Chicago, August 28, 2013 — Japan’s economic recovery after a downturn in the last quarter of 2012 has spurred an increase in restaurant visits greater than any other global foodservice market tracked by The NPD Group, a leading global information company. Visits to Japan foodservice outlets increased by three percent and spending by two percent in the calendar quarter ending June 2013, according to NPD’s CREST® foodservice market research, which continually tracks commercial foodservice usage in Australia, Canada, China, France, Germany, Italy, Japan, Spain, United Kingdom, and the United States.
While Japan’s foodservice market grew, bad weather in Canada, France, Germany, and Great Britain kept consumers from visiting foodservice outlets during the quarter. Continuing economic malaise in Italy and Spain was a key contributing factor to their visit declines. The United Kingdom and Spain experienced the steepest foodservice traffic declines at four percent from same quarter last year. In spite of the American economic recovery, the country’s foodservice sector remained flat. China, which usually posts strong visit gains, had only a one percent increase in foodservice traffic due to legislative, inflation, and food safety concerns. A change in Australia’s prime ministerial leadership and a more cautious economic message left Australians taking a more conservative approach to spending, which kept restaurant traffic flat in the second quarter.

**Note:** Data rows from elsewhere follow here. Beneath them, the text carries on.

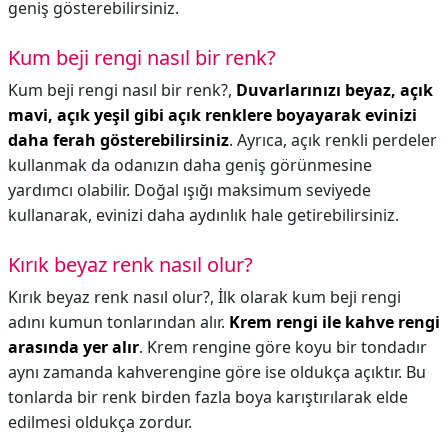
geniş gösterebilirsiniz.
Kum beji rengi nasıl bir renk?
Kum beji rengi nasıl bir renk?,
Duvarlarınızı beyaz, açık
mavi, açık yeşil gibi açık renklere boyayarak evinizi
daha ferah gösterebilirsiniz
. Ayrıca, açık renkli perdeler
kullanmak da odanızın daha geniş görünmesine
yardımcı olabilir. Doğal ışığı maksimum seviyede
kullanarak, evinizi daha aydınlık hale getirebilirsiniz.
Kırık beyaz renk nasıl olur?
Kırık beyaz renk nasıl olur?,
İlk olarak kum beji rengi
adını kumun tonlarından alır.
Krem rengi ile kahve rengi
arasında yer alır
. Krem rengine göre koyu bir tondadır
aynı zamanda kahverengine göre ise oldukça açıktır. Bu
tonlarda bir renk birden fazla boya karıştırılarak elde
edilmesi oldukça zordur.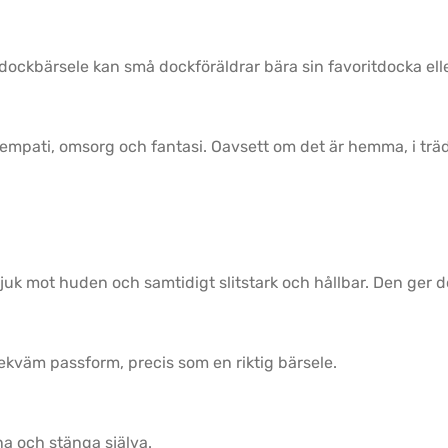
 dockbärsele kan små dockföräldrar bära sin favoritdocka ell
empati, omsorg och fantasi. Oavsett om det är hemma, i trädg
juk mot huden och samtidigt slitstark och hållbar. Den ger 
ekväm passform, precis som en riktig bärsele.
pna och stänga själva.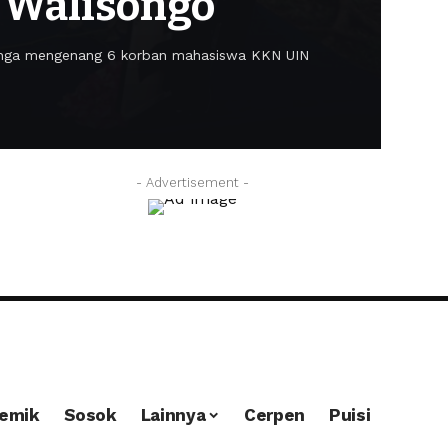
 Walisongo
bunga mengenang 6 korban mahasiswa KKN UIN
Iin En
- Advertisement -
emik
Sosok
Lainnya
Cerpen
Puisi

“Japan posted its strongest foodservice traffic gain since the rebound after the Great East Japan Earthquake and Tsunami of 2011,” says Eiko Takahashi, sales and marketing manager, NPD Japan. “The macro economy in Japan has been showing recovery signals since hitting a bottom in the 4th quarter of 2012, and consumer confidence has gradually been turning positive, encouraging more foodservice visits from Japanese consumers.”
“As our global foodservice results were coming in, it was reported in the financial news that the quarter marked the end of the Eurozone recession, but not recession in all Eurozone economies,” says Bob O’Brien, global senior vice president foodservice. “However, the end of the downturn did not lift any European foodservice markets. This is also the first quarter since we started tracking China foodservice where market growth did not surpass growth in other parts of the world.”